Después de los sesenta se convierte uno en candidato al
panteón, inicia una bajada, una salida, una muerte invocada; una década antes
comenzó el deterioro, las uñas se me hicieron frágiles, muchas de las pequeñas
dolencias se convirtieron en males crónicos; diez años después soy un catálogo
de curiosidades fisiológicas, pero bien, no es para preocuparse.
Es parte del descenso, fácil de imaginar en esta gráfica
cartesiana de línea: aplanas la curva por ahí de los cuarenta y a los cincuenta
comienza el descenso. Cuando finalmente llegas al piso has triunfado. Eso es
todo, muchas gracias por participar.
El coronavirus me ha parecido dolorosamente dirigido; no
digo que sea la estrategia de nadie, pero la inclinación natural de este virus
es la de acabar con miles de habitantes del planeta, de preferencia ancianos, infectándoles
los pulmones.
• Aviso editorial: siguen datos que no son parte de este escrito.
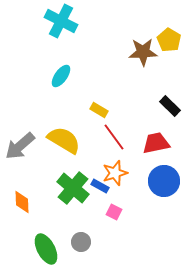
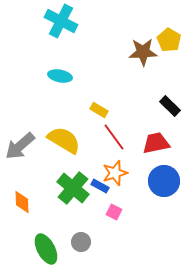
cyan ellipse: moved 1 px left; rotated 65 degrees clockwise
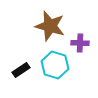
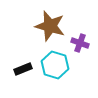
purple cross: rotated 18 degrees clockwise
black rectangle: moved 2 px right, 1 px up; rotated 12 degrees clockwise
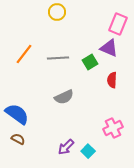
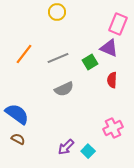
gray line: rotated 20 degrees counterclockwise
gray semicircle: moved 8 px up
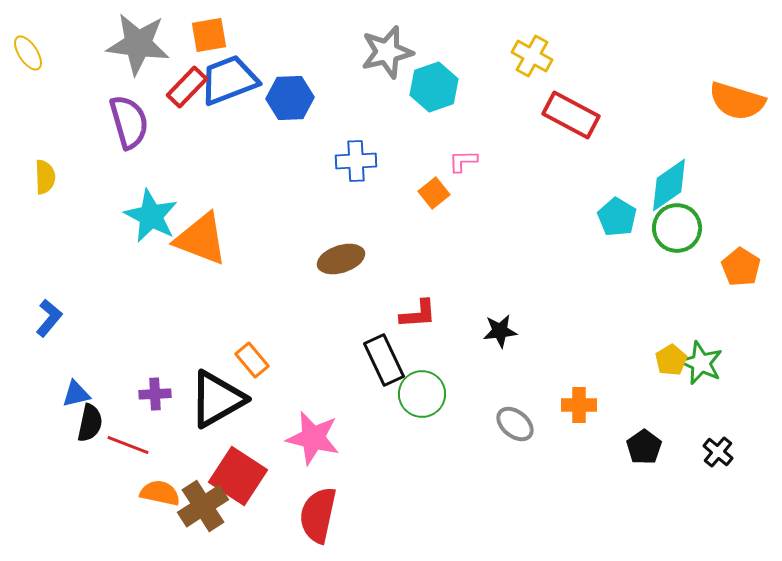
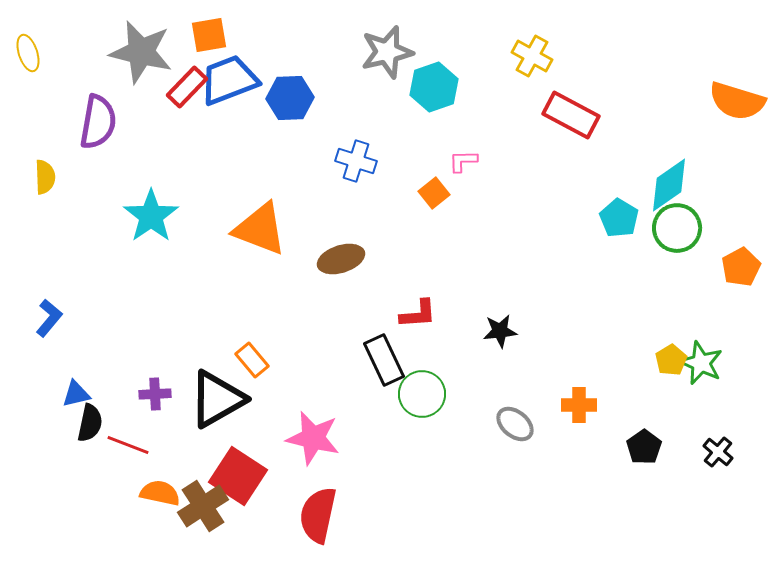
gray star at (138, 44): moved 3 px right, 8 px down; rotated 6 degrees clockwise
yellow ellipse at (28, 53): rotated 15 degrees clockwise
purple semicircle at (129, 122): moved 31 px left; rotated 26 degrees clockwise
blue cross at (356, 161): rotated 21 degrees clockwise
cyan star at (151, 216): rotated 10 degrees clockwise
cyan pentagon at (617, 217): moved 2 px right, 1 px down
orange triangle at (201, 239): moved 59 px right, 10 px up
orange pentagon at (741, 267): rotated 12 degrees clockwise
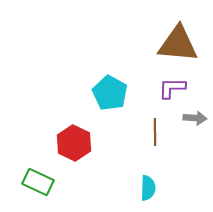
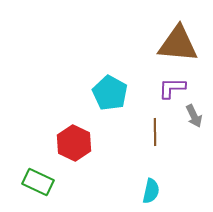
gray arrow: moved 1 px left, 2 px up; rotated 60 degrees clockwise
cyan semicircle: moved 3 px right, 3 px down; rotated 10 degrees clockwise
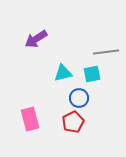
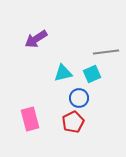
cyan square: rotated 12 degrees counterclockwise
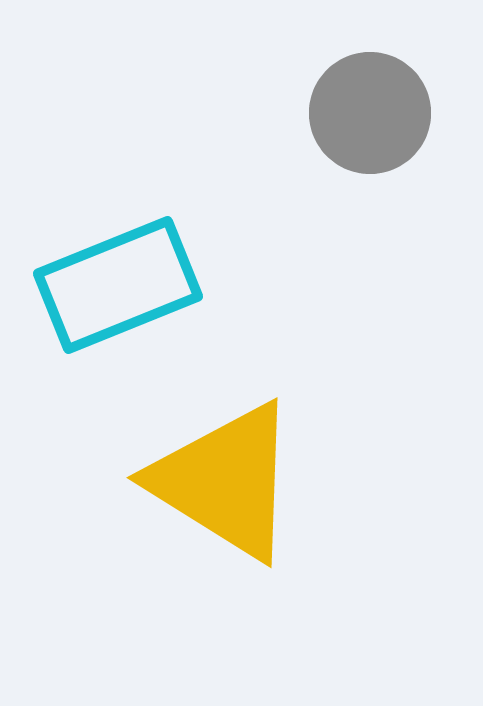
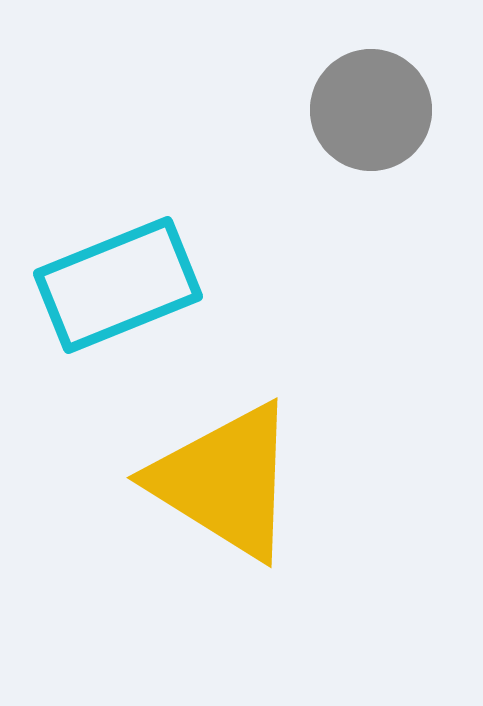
gray circle: moved 1 px right, 3 px up
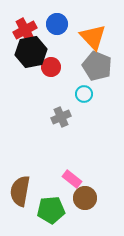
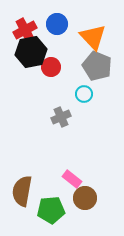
brown semicircle: moved 2 px right
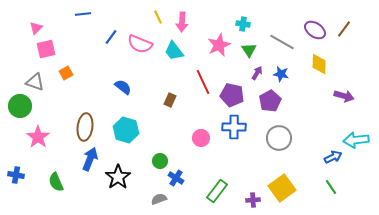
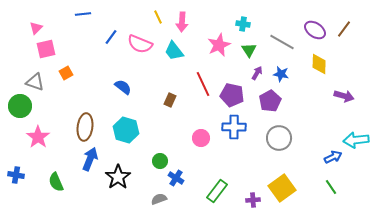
red line at (203, 82): moved 2 px down
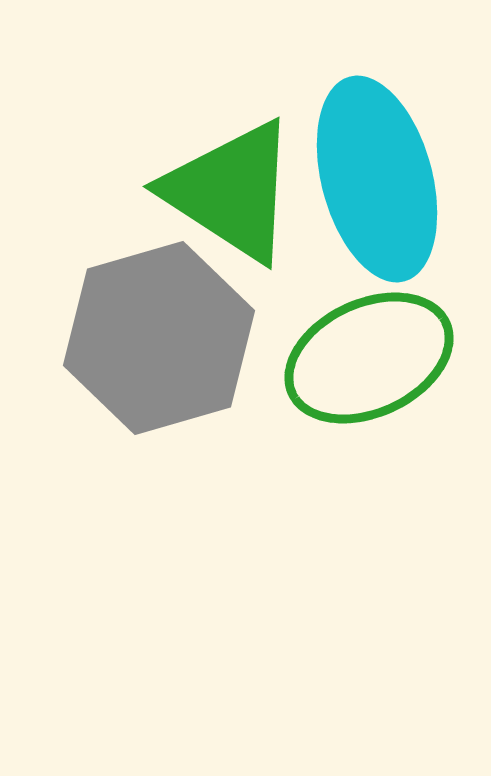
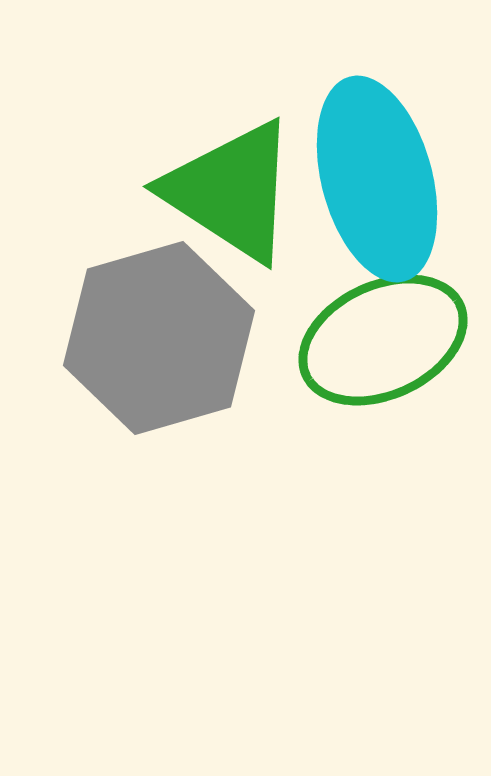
green ellipse: moved 14 px right, 18 px up
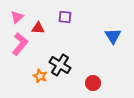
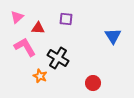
purple square: moved 1 px right, 2 px down
pink L-shape: moved 5 px right, 3 px down; rotated 70 degrees counterclockwise
black cross: moved 2 px left, 7 px up
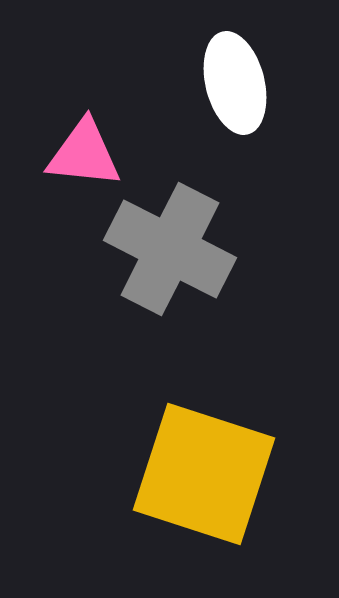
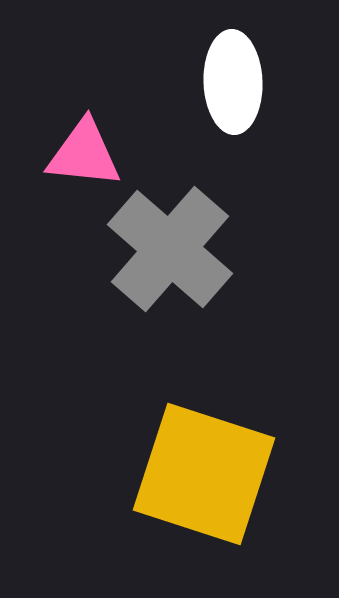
white ellipse: moved 2 px left, 1 px up; rotated 12 degrees clockwise
gray cross: rotated 14 degrees clockwise
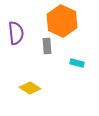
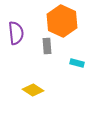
yellow diamond: moved 3 px right, 2 px down
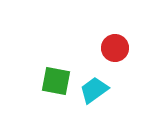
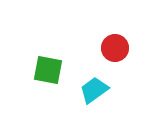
green square: moved 8 px left, 11 px up
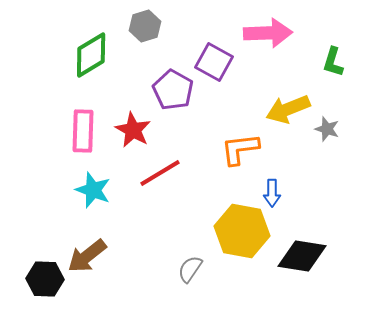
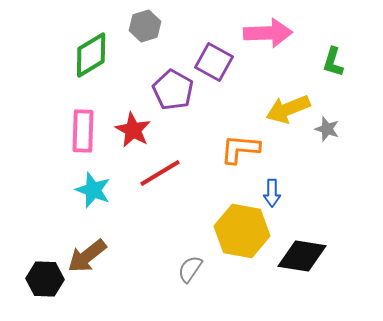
orange L-shape: rotated 12 degrees clockwise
Este virus es como una especialización de mal gusto en un negocio
turbio de la Santa Muerte, “mándeme un virus para deshacerme de los calvos, por
favor”. En Europa volvería a ser una calamidad. Como sea, acepto con humildad
que el burócrata de la salud que me atendiera en esta contingencia me hiciera a
un lado de la cama con ventilador para poner a un joven ahí, aun cuando llegué temprano. Lo
acepto y ya, no veo para qué hacer un escándalo.
Pero el virus me ha parecido una canallada.